Ängstlich mied sie seinen Blick. Warum durfte sie nicht aufrichtig zu ihm sein und ihm anvertrauen, was sie quälte?
»Ich gebe dir heute Abend ein Beruhigungsmittel«, meinte er nach kurzer Überlegung. »Dass du nicht sonderlich gut schläfst, habe ich schon auf der Reise bemerkt.«
Hanna erhob keinen Widerspruch und schluckte die kleine blaue Tablette, die er für sie aus dem Apothekenschrank holte. Schon nach kurzer Zeit spürte sie angenehme Mattigkeit und ging zu Bett. Sie versank sofort in einen bleiernen Schlaf. Ihr letzter Gedanke war Dankbarkeit gegen Klaus, der ihr dieses Ausruhen geschenkt hatte.
»Ich liebe dich«, stammelte sie schlaftrunken.

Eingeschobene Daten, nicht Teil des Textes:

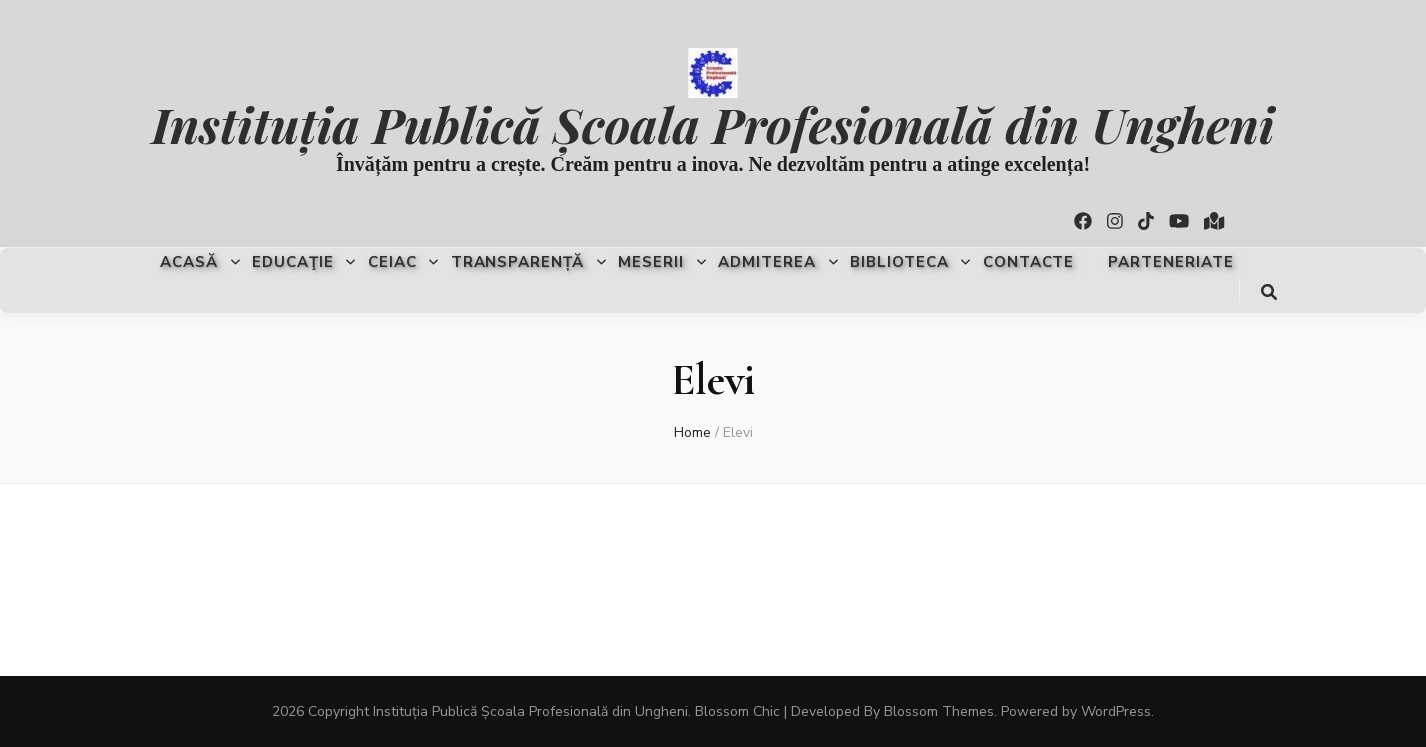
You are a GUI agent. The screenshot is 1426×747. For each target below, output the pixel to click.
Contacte (1029, 262)
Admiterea (767, 262)
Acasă (189, 262)
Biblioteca (899, 262)
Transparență (518, 262)
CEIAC (392, 262)
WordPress (1116, 711)
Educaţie (293, 262)
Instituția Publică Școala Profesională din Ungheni (712, 123)
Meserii (651, 262)
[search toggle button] (1269, 292)
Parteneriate (1171, 262)
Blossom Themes (939, 711)
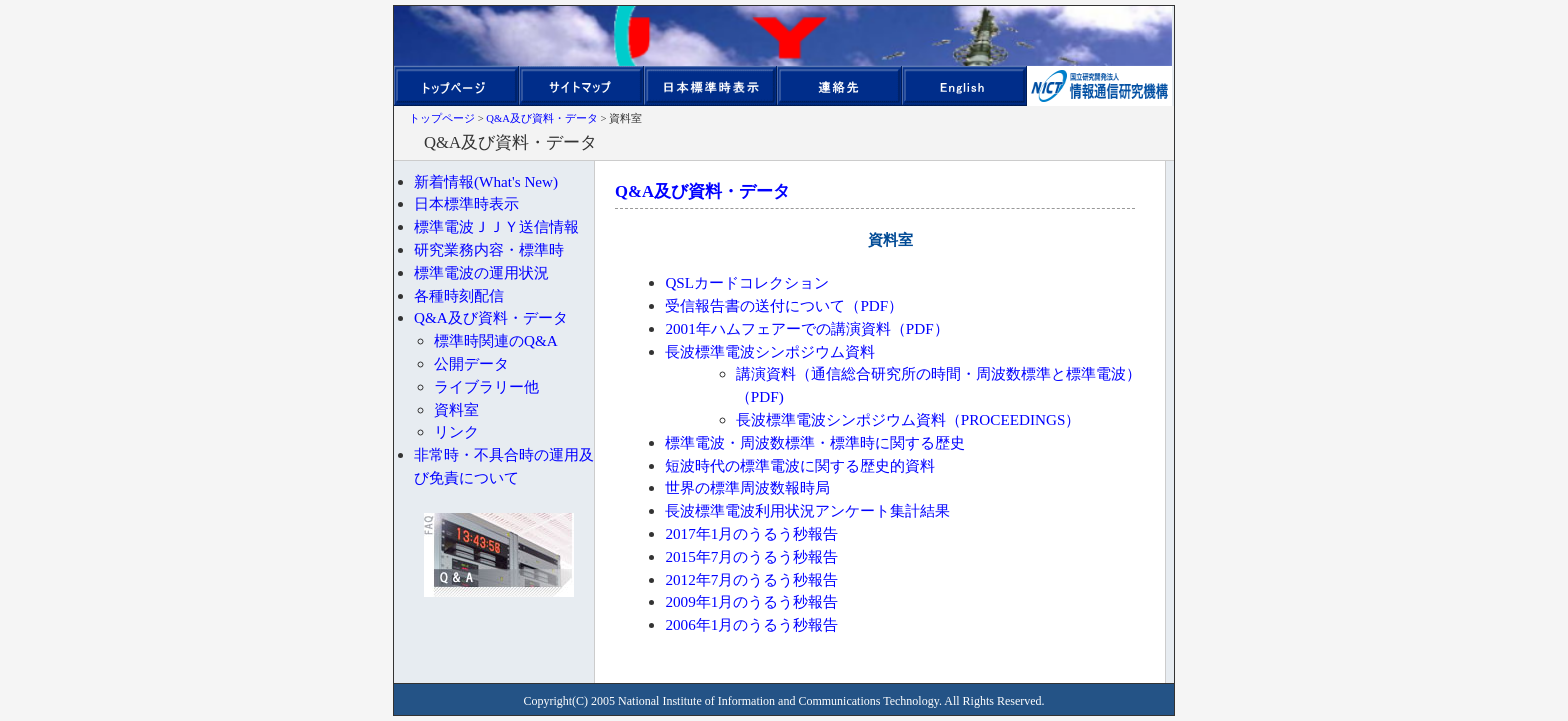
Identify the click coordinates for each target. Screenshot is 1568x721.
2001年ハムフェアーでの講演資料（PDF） (806, 328)
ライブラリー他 (486, 386)
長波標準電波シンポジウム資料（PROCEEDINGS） (908, 419)
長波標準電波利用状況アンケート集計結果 (807, 510)
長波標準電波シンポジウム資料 (770, 351)
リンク (456, 431)
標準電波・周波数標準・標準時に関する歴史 (815, 442)
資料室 (456, 409)
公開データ (471, 363)
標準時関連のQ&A (496, 340)
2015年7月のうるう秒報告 (751, 556)
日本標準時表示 (466, 203)
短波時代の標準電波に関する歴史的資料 (800, 465)
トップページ (442, 118)
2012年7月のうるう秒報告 (751, 579)
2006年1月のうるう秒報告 (751, 624)
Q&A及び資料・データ (542, 118)
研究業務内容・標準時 (489, 249)
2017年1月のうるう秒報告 (751, 533)
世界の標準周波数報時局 (747, 487)
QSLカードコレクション (747, 282)
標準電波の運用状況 (481, 272)
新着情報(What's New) (486, 181)
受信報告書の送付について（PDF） (784, 305)
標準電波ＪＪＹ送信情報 (496, 226)
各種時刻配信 (459, 295)
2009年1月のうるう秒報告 (751, 601)
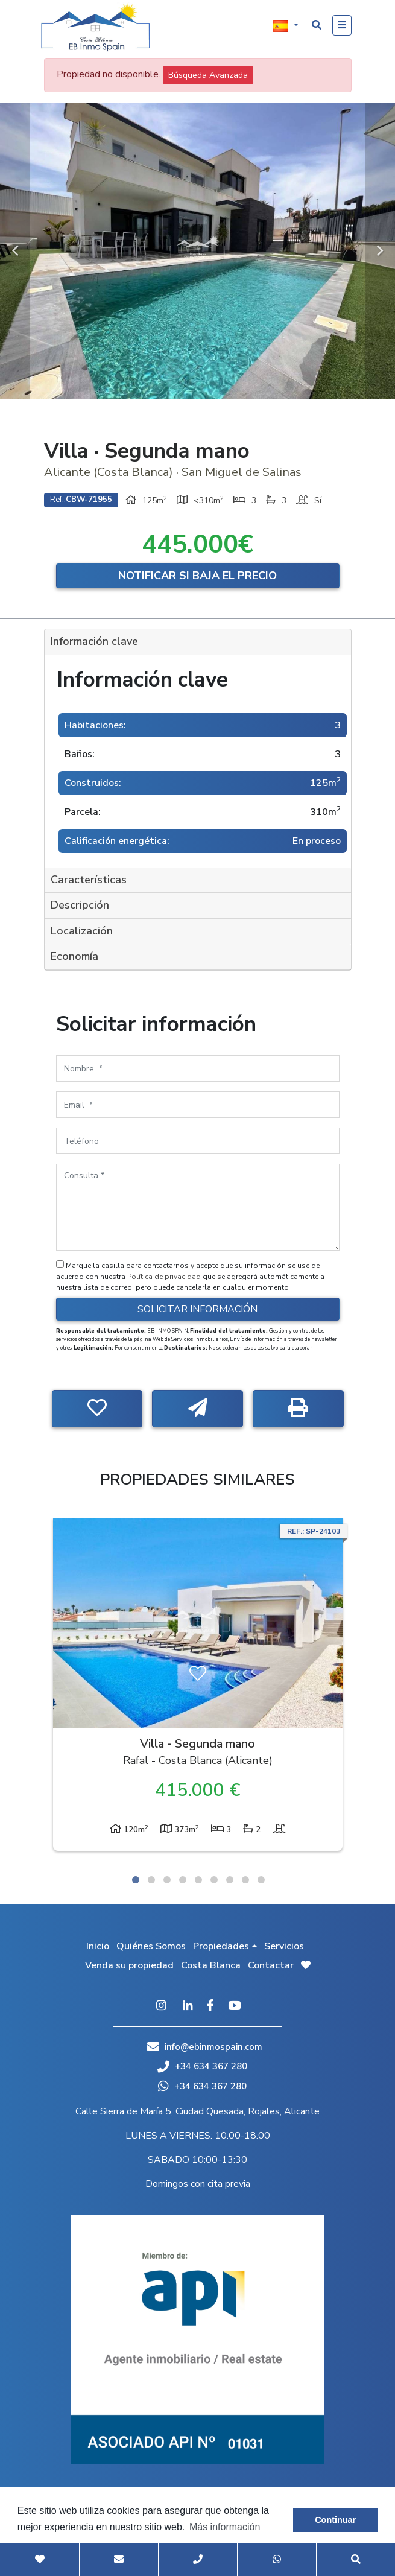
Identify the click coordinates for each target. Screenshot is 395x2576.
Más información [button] (224, 2527)
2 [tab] (151, 1879)
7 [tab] (229, 1879)
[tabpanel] (198, 1687)
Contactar (271, 1965)
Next (380, 251)
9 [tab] (261, 1879)
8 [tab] (245, 1879)
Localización (82, 931)
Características (89, 879)
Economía (74, 956)
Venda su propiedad (129, 1965)
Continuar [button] (335, 2520)
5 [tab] (198, 1879)
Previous (15, 251)
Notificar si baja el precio (197, 575)
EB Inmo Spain (95, 27)
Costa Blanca (211, 1965)
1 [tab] (135, 1879)
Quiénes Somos (151, 1946)
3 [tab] (167, 1879)
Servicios (284, 1946)
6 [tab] (214, 1879)
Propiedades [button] (221, 1946)
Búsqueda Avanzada (208, 75)
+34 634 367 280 (202, 2066)
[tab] (198, 642)
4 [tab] (182, 1879)
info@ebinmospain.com (213, 2047)
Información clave (94, 641)
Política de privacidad (165, 1276)
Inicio (97, 1946)
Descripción (80, 905)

»Ja, Hanna, ich liebe dich auch. Schlaf nur. Das wird dir guttun.«
Die Meinung des Professors, dass es sich bei dem Zustand seiner Frau um eine nervöse Dystonie handeln müsse, festigte sich. Er hatte von Fällen gehört, in denen sich allzu viel Sonne in Verbindung mit dem Seeklima ungünstig auf zarte Personen ausgewirkt hatte. Deshalb war er überzeugt, dass Hanna sich in der heimatlichen Umgebung rasch erholen würde.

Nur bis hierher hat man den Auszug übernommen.